The application of technology in scientific research

web development

Efforts towards building research capacity focus on developing the technical skills of scientists through training. Therefore, to help advance scientific research, it is important to facilitate knowledge building by building infrastructure driven by new technologies.

We’ve reached a point where Artificial Intelligence (AI) can significantly increase our intelligence and help us achieve better results at a faster pace. There is no area where AI has not proved useful. With a focus on enhancing scientific research and upgrading technological capabilities, research capacity building has been adopted as a means of development, with more than 8 million active researchers spending approximately 1.5 trillion on academic research. To complement these efforts, the right tools driven by AI can make a significant difference in how research is performed and how results are obtained quickly.

It required the covid-19 epidemic to make government organizations, NGOs and the public understand the need for speed and accuracy of research. With millions of lives at stake, the slow pace of research in the race to find an antiviral drug or vaccine is particularly difficult.

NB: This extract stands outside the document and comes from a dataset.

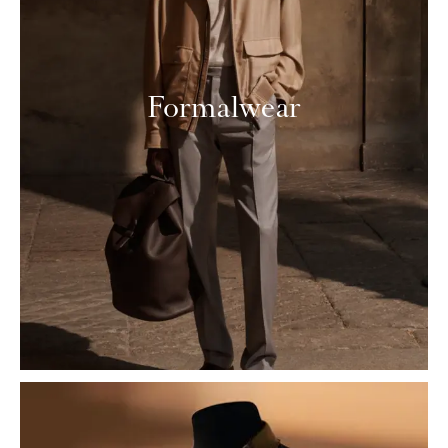
Formalwear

However, in research, where only significant achievements are celebrated in academic research, many steps and procedures are easily forgotten. Sometimes, these efforts take months before many results are achieved; Often, the results are not revolutionary or do not directly contribute to the betterment of society.

Governments and companies are awakening to the requirement for quicker exploration. Researchers currently spend about four hours a week searching for hundreds of articles. About five hours are spent reading these articles, half of which are not related to a particular area of   research. Technology, especially AI, can come to the rescue.There are a number of tools that can help researchers reduce their reading and search for relevant research faster. These are powered by natural language processing and research based on machine learning.

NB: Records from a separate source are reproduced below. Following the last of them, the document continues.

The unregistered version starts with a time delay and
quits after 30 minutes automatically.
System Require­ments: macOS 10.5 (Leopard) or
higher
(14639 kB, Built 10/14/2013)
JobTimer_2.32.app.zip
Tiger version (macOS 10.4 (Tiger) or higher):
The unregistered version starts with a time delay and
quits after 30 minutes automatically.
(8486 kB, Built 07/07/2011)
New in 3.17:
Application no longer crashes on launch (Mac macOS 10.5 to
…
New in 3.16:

During the actual research phase, AI open-source tools such as Python, R, Panda and Spark, as well as proprietary AI tools like proprietary, matlab, and SAS can be very useful in machine learning. Many research laboratories are using advanced AI concepts such as computer vision, robotic weapons, IoT, and speech and audio to help collect and run experiments based on different hypotheses; Collect, analyze and demonstrate search output; And arrive at a conclusion.

Finally, for researchers, the publication and dissemination of their research is the final and most important step. This stage is time consuming and difficult, but serious. It determines how and to what extent the search will reach the right audience. There are many AI tools that can be used by researchers to format handwriting, correct grammar and syntax, and target journal standards, as well as automated solution of styling statistics, tables, headlines and references.

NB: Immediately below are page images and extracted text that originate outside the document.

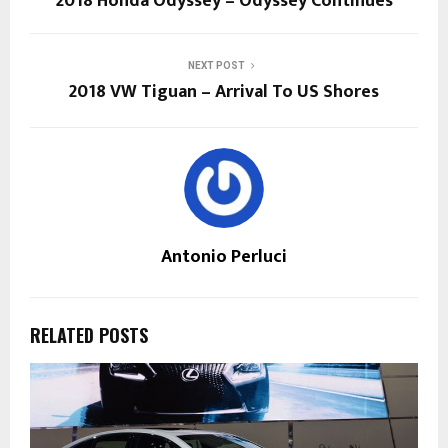
2018 Honda Odyssey – Odyssey Continues
NEXT POST
2018 VW Tiguan – Arrival To US Shores
Antonio Perluci
RELATED POSTS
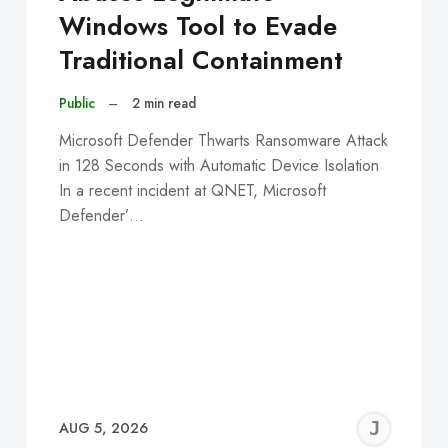
Windows Tool to Evade
Traditional Containment
Public
–
2 min read
Microsoft Defender Thwarts Ransomware Attack
in 128 Seconds with Automatic Device Isolation
In a recent incident at QNET, Microsoft
Defender’…
EREMY
JE
AUG 5, 2026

Since its inception, CACTUS has been partnering with researchers to support their search journey. It is our constant endeavor to enable researchers and innovators to find suitable concepts and new ideas for different industries and sectors. The organization has entered the space of AI and in-depth training for publishers to develop innovative products as well as business and technology solutions for stakeholders in the research landscape.With the goal of keeping researchers at the center of research, we have launched a powerful initiative called R, which has developed a number of AI-powered tools that simplify the lives of researchers and focus them on actual research. We believe that it won’t be long before researchers fully integrate into the ecosystem.